USPS: Clean Up the Byrd Droppings!

A West Virginia Congressman whose district benefits from U.S. Postal Service pork is trying to prevent the Postal Service from delivering only five days per week.

Rep. Nick Rahall and the other co-sponsors of the legislation have not suggested other ways for USPS to close its billion-dollar budget deficit. But here's one for you, Congressman: Shut down some of the Postal Service's superfluous mail-handling facilities in West Virginia, including the four in your district.

Having the small state fragmented among 11 Sectional Center Facilities (SCFs) is inefficient for the Postal Service, costly for mailers, and leads to slow delivery for West Virginians.

USPS has about 450 SCFs (an average of one per Congressional district), each of which handles mail for one or more 3-digit ZIP code areas. About one-fourth of those SCFs are also Area Distribution Centers, meaning they can handle mail for several nearby SCFs. Commercial mailers generally try to create SCF pallets of at least 500 pounds and dropship to the SCFs when postal discounts make that worthwhile. Periodicals mailers can also obtain somewhat smaller discounts for ADC pallets and for dropshipping to ADCs instead of SCFs.

A Dead Tree Edition analysis indicates that the Lewisburg, WV SCF in Rahall's district has less than one-tenth the mail volume of the average SCF. For nationwide mailings, that means only the largest -- those with at least 2 million pounds -- have enough volume to create a Lewisburg SCF pallet. The other three SCFs in Rahall's southern West Virginia district (home of the Hatfields, McCoys, and Martha Stewart's prison cell) are also much smaller than average.

Mailstreams of less than 200,000 pounds even have trouble creating ADC pallets for the state's two ADCs, which together serve about half the population of an average ADC. That means much of the mail going to West Virginia is packaged in sacks instead of on pallets, which is expensive for both mailers and the Postal Service, as well as delaying delivery. Having the mail fragmented among so many facilities prevents any one location from having the critical mass needed to use the most efficient automated mail-sorting equipment.

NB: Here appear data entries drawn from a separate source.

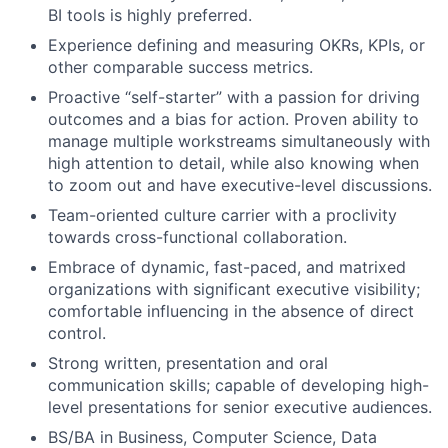
BI tools is highly preferred.
Experience defining and measuring OKRs, KPIs, or
other comparable success metrics.
Proactive “self-starter” with a passion for driving
outcomes and a bias for action. Proven ability to
manage multiple workstreams simultaneously with
high attention to detail, while also knowing when
to zoom out and have executive-level discussions.
Team-oriented culture carrier with a proclivity
towards cross-functional collaboration.
Embrace of dynamic, fast-paced, and matrixed
organizations with significant executive visibility;
comfortable influencing in the absence of direct
control.
Strong written, presentation and oral
communication skills; capable of developing high-
level presentations for senior executive audiences.
BS/BA in Business, Computer Science, Data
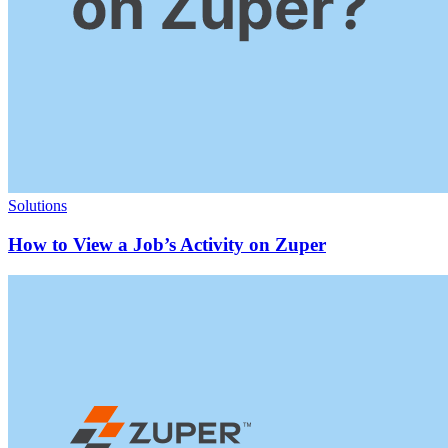
Solutions
How to View a Job’s Activity on Zuper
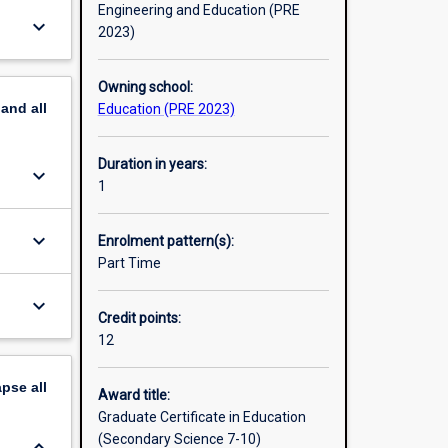
Engineering and Education (PRE
keyboard_arrow_down
2023)
Owning school:
pand
all
Education (PRE 2023)
Duration in years:
keyboard_arrow_down
1
keyboard_arrow_down
Enrolment pattern(s):
Part Time
keyboard_arrow_down
Credit points:
12
apse
all
Award title:
Graduate Certificate in Education
(Secondary Science 7-10)
keyboard_arrow_down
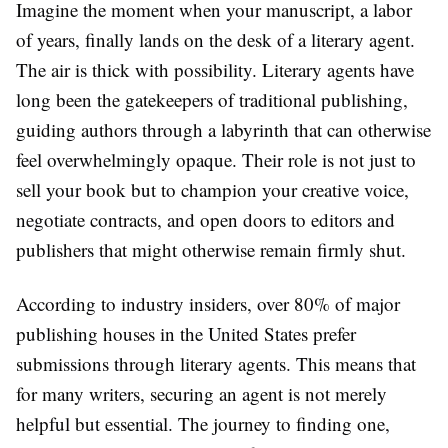
Imagine the moment when your manuscript, a labor
of years, finally lands on the desk of a literary agent.
The air is thick with possibility. Literary agents have
long been the gatekeepers of traditional publishing,
guiding authors through a labyrinth that can otherwise
feel overwhelmingly opaque. Their role is not just to
sell your book but to champion your creative voice,
negotiate contracts, and open doors to editors and
publishers that might otherwise remain firmly shut.
According to industry insiders, over 80% of major
publishing houses in the United States prefer
submissions through literary agents. This means that
for many writers, securing an agent is not merely
helpful but essential. The journey to finding one,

Adding to the costs and the delivery delays are the fact that even the largest mailers tend to avoid dropshipping to any West Virginia postal facility. The volumes for each facility are so small that the dropship discounts are not enough to cover the freight costs. Standard-class mail for West Virginia tends to be dropped at Bulk Mail Centers (BMCs) outside the state, gaining the mailers at least some dropship discount.

But Periodicals mailers, lacking a meaningful BMC discount, simply enter the mail at the printing plant, often a thousand or more miles away from West Virginia. They lose any dropship discounts, and the Postal Service has to ship the publications to West Virginia itself. That typically delays delivery by at least several days.

West Virginia's rugged terrain is no excuse for having so many processing centers. Consider that mountainous Idaho has more than three times West Virginia's land area and nearly the same population yet only one ADC and three other SCFs. New Mexico and Colorado are each four times larger and have more people than West Virginia, yet each has only one ADC.

Why does West Virginia have far more Postal Service facilities handling mail than is justified by its population or land area? Could it possibly have anything to do with the state being represented by the Prince of Pork, Sen. Robert C. Byrd, who has the most seniority in the Senate as well as being its only ex-Klansman?

Before postal reform gave USPS more independence from Congressional control, powerful Congressmen could get key postal facilities placed in their districts rather than where the Postal Service needed them. That's probably why Winchester, Virginia, home of another powerful Senator Byrd, has its own superfluous SCF.

There hasn't been a Virginia Byrd in the Senate for more than two decades, but only this year did postal officials start the process of closing the Winchester Byrd dropping. (Dead Tree Edition predicted last year the shutdown of the Winchester SCF because of the new Flats Sequencing System.)

Let's hope it doesn't take the Postal Service so long to slaughter some of its pork in West Virginia.